Edebiyatta aynı vezinde ve her beyti kendi arasında ayrı ayrı
kafiyeli nazım şekillerine Mesnevî adı verilmiştir. Mesnevî her
ne kadar klâsik doğu edebiyatının bir şiir tarzı ise de,
“Mesnevî” denildiği zaman akla Mevlâna’nın
Mesnevî’si gelir.
“Dinle
Neyden” diye başlayan Mesnevî’nin ilk 18 beytini bizzat Mevlâna
Celâleddin-i Rûmî kendisi kaleme alırken, Çelebi Hüsameddin’in
isteği üzerine kalan bölümlerini O söylemiş, Hüsameddin Çelebi
ve katipleri tarafından 10 yıla yaklaşan bir sürede (Fâ ilâ tün
Fâ ilâ tün –Fâ i lün’ vezni ile) yazılmıştır.
Hüsameddin
Çelebi’nin söylediğine göre Mevlâna, Mesnevî beyitlerini
Meram’da gezerken, otururken, yürürken hatta semâ ederken
söyler, Çelebi Hüsameddin ve diğer katiplerde yazar. Mesnevî’nin
her cildi bittikten sonra, Çelebi bunları gözden geçirerek
Mevlâna’ya okur, kontrol ettirir. İşte bu şekilde VI cilt
haline gelen Mesnevî, çoğunlukla Farsça olup beyit sayısı çok
küçük farklarla da olsa çeşitli yazmalara göre değişiklik
göstermektedir.
Halen
Mevlâna Müzesi'nde teşhirde bulunan 1278 tarihli, elde bulunan en
eski Mesnevî nüshasına göre, beyit sayısı 25618’dir. Tasavvuf
sahasında en çok okunan ve kendisine en fazla şerh yazılan
eserlerin başında gelen Mesnevî hakkında Mevlâna der ki: “Bizim
Mesnevîmiz vahdet (birlik) dükkânıdır; (onda) “bir”den başka
ne görürsen, bil ki o puttur.”
B- Dîvan-ı Kebir
Dîvan-ı
Kebir; Büyük Divan anlamına gelir. Mevlâna’nın kaside, gazel,
terkîb-i bend ve rubailerinin yer aldığı bu büyük eser,
şiirlerin söylendiği vezinlere göre tanzim edilmiştir. Dîvân-ı
Kebir 40.000 beyiti aşkın 21 küçük dîvandan meydana gelmiştir.

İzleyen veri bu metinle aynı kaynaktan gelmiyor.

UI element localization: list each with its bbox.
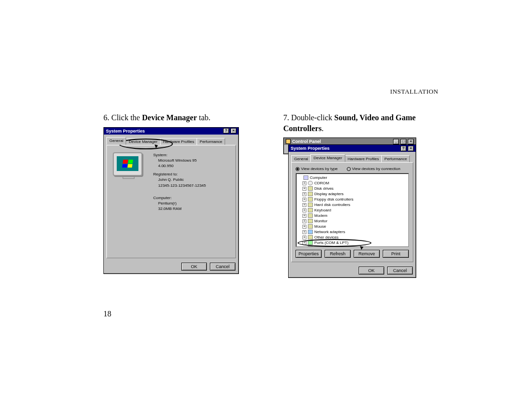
system-properties-dialog-general: System Properties ? × General Device Man… bbox=[103, 127, 239, 274]
view-mode-radios: View devices by type View devices by con… bbox=[296, 167, 409, 171]
tab-strip: General Device Manager Hardware Profiles… bbox=[291, 154, 413, 162]
device-icon bbox=[308, 219, 313, 223]
tab-general[interactable]: General bbox=[106, 137, 126, 145]
properties-button[interactable]: Properties bbox=[296, 250, 322, 258]
system-info: System: Microsoft Windows 95 4.00.950 Re… bbox=[153, 149, 206, 212]
tree-item[interactable]: +Disk drives bbox=[298, 186, 407, 191]
computer-line: Pentium(r) bbox=[158, 201, 206, 206]
step-6-text: 6. Click the Device Manager tab. bbox=[103, 112, 259, 123]
cancel-button[interactable]: Cancel bbox=[210, 263, 235, 271]
tab-device-manager[interactable]: Device Manager bbox=[126, 138, 160, 145]
device-icon bbox=[308, 181, 313, 185]
device-icon bbox=[308, 197, 313, 202]
tree-item-label: Ports (COM & LPT) bbox=[314, 240, 348, 245]
expander-icon[interactable]: + bbox=[302, 225, 306, 229]
remove-button[interactable]: Remove bbox=[354, 250, 380, 258]
help-button[interactable]: ? bbox=[223, 128, 229, 134]
device-icon bbox=[303, 175, 308, 180]
close-button[interactable]: × bbox=[408, 139, 414, 144]
computer-icon bbox=[113, 152, 144, 182]
expander-icon[interactable]: + bbox=[302, 181, 306, 185]
tree-item-label: Network adapters bbox=[314, 230, 345, 234]
step-bold: Device Manager bbox=[142, 113, 197, 122]
expander-icon[interactable]: + bbox=[302, 230, 306, 234]
expander-icon[interactable]: + bbox=[302, 214, 306, 218]
tree-item-label: Floppy disk controllers bbox=[314, 197, 354, 202]
expander-icon[interactable]: + bbox=[302, 192, 306, 196]
tree-item[interactable]: +Mouse bbox=[298, 224, 407, 229]
registered-line: John Q. Public bbox=[158, 177, 206, 182]
ok-button[interactable]: OK bbox=[181, 263, 207, 271]
radio-by-connection[interactable]: View devices by connection bbox=[347, 167, 400, 171]
step-pre: Double-click bbox=[291, 113, 334, 122]
tree-item[interactable]: +Modem bbox=[298, 213, 407, 218]
tree-item[interactable]: +Floppy disk controllers bbox=[298, 197, 407, 202]
tab-hardware-profiles[interactable]: Hardware Profiles bbox=[345, 155, 382, 162]
dialog-title: System Properties bbox=[106, 129, 145, 134]
tree-item[interactable]: +Network adapters bbox=[298, 229, 407, 235]
tree-item[interactable]: +Monitor bbox=[298, 218, 407, 224]
section-header: INSTALLATION bbox=[390, 88, 438, 96]
tree-item[interactable]: +Other devices bbox=[298, 235, 407, 240]
system-label: System: bbox=[153, 152, 206, 158]
device-icon bbox=[308, 240, 313, 245]
expander-icon[interactable]: + bbox=[302, 187, 306, 191]
tree-item-label: Hard disk controllers bbox=[314, 203, 350, 207]
tab-performance[interactable]: Performance bbox=[197, 138, 225, 145]
step-num: 6. bbox=[103, 113, 109, 122]
device-icon bbox=[308, 208, 313, 212]
tree-item-label: Computer bbox=[310, 175, 327, 180]
tab-device-manager[interactable]: Device Manager bbox=[310, 154, 345, 162]
expander-icon[interactable]: + bbox=[302, 219, 306, 223]
expander-icon[interactable]: + bbox=[302, 246, 306, 247]
device-icon bbox=[308, 246, 313, 247]
expander-icon[interactable]: + bbox=[302, 241, 306, 245]
step-post: . bbox=[322, 124, 324, 133]
tree-item[interactable]: +SCSI controllers bbox=[298, 245, 407, 247]
cp-title: Control Panel bbox=[292, 139, 321, 144]
tree-item-label: Other devices bbox=[314, 235, 338, 240]
step-pre: Click the bbox=[111, 113, 142, 122]
ok-button[interactable]: OK bbox=[359, 267, 384, 274]
step-num: 7. bbox=[283, 113, 289, 122]
computer-label: Computer: bbox=[153, 195, 206, 201]
tree-item[interactable]: +Hard disk controllers bbox=[298, 202, 407, 207]
tree-item[interactable]: +Keyboard bbox=[298, 207, 407, 213]
expander-icon[interactable]: + bbox=[302, 236, 306, 240]
registered-label: Registered to: bbox=[153, 171, 206, 177]
step-post: tab. bbox=[197, 113, 211, 122]
expander-icon[interactable]: + bbox=[302, 203, 306, 207]
close-button[interactable]: × bbox=[408, 146, 414, 151]
page-number: 18 bbox=[103, 309, 111, 318]
tree-item-label: Mouse bbox=[314, 224, 326, 229]
device-tree[interactable]: Computer+CDROM+Disk drives+Display adapt… bbox=[296, 173, 409, 247]
tree-item[interactable]: +CDROM bbox=[298, 180, 407, 186]
system-line: Microsoft Windows 95 bbox=[158, 158, 206, 163]
radio-by-type[interactable]: View devices by type bbox=[296, 167, 338, 171]
tab-general[interactable]: General bbox=[291, 155, 311, 162]
tab-performance[interactable]: Performance bbox=[381, 155, 410, 162]
dialog-title: System Properties bbox=[291, 146, 330, 151]
device-icon bbox=[308, 192, 313, 196]
tab-hardware-profiles[interactable]: Hardware Profiles bbox=[160, 138, 198, 145]
print-button[interactable]: Print bbox=[383, 250, 409, 258]
tree-item[interactable]: Computer bbox=[298, 175, 407, 180]
refresh-button[interactable]: Refresh bbox=[325, 250, 351, 258]
expander-icon[interactable]: + bbox=[302, 198, 306, 202]
cancel-button[interactable]: Cancel bbox=[387, 267, 413, 274]
close-button[interactable]: × bbox=[231, 128, 236, 134]
device-icon bbox=[308, 230, 313, 234]
system-line: 4.00.950 bbox=[158, 163, 206, 169]
system-properties-dialog-devmgr: System Properties ? × General Device Man… bbox=[288, 144, 416, 278]
tree-item[interactable]: +Display adapters bbox=[298, 191, 407, 197]
help-button[interactable]: ? bbox=[400, 146, 406, 151]
tree-item-label: Modem bbox=[314, 213, 328, 218]
maximize-button[interactable]: □ bbox=[400, 139, 406, 144]
expander-icon[interactable]: + bbox=[302, 208, 306, 212]
minimize-button[interactable]: _ bbox=[393, 139, 399, 144]
device-icon bbox=[308, 213, 313, 218]
tree-item-label: Display adapters bbox=[314, 192, 344, 196]
device-icon bbox=[308, 235, 313, 240]
titlebar: System Properties ? × bbox=[289, 145, 416, 152]
tree-item[interactable]: +Ports (COM & LPT) bbox=[298, 240, 407, 245]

Mevlâna bazı şiirlerinde kendi mahlası “hamuş-suskun” yerine
Şems-i Tebrîzî’nin adını kullandığı için bu eseri Dîvan-ı
Şems adıyla da anılmıştır.
C- Mektûbat
Mevlâna’nın
devrin ileri gelenlerine nasihat için ve kendisine sorulan
meselelere cevap mahiyetinde yazdığı mektuplardan oluşur.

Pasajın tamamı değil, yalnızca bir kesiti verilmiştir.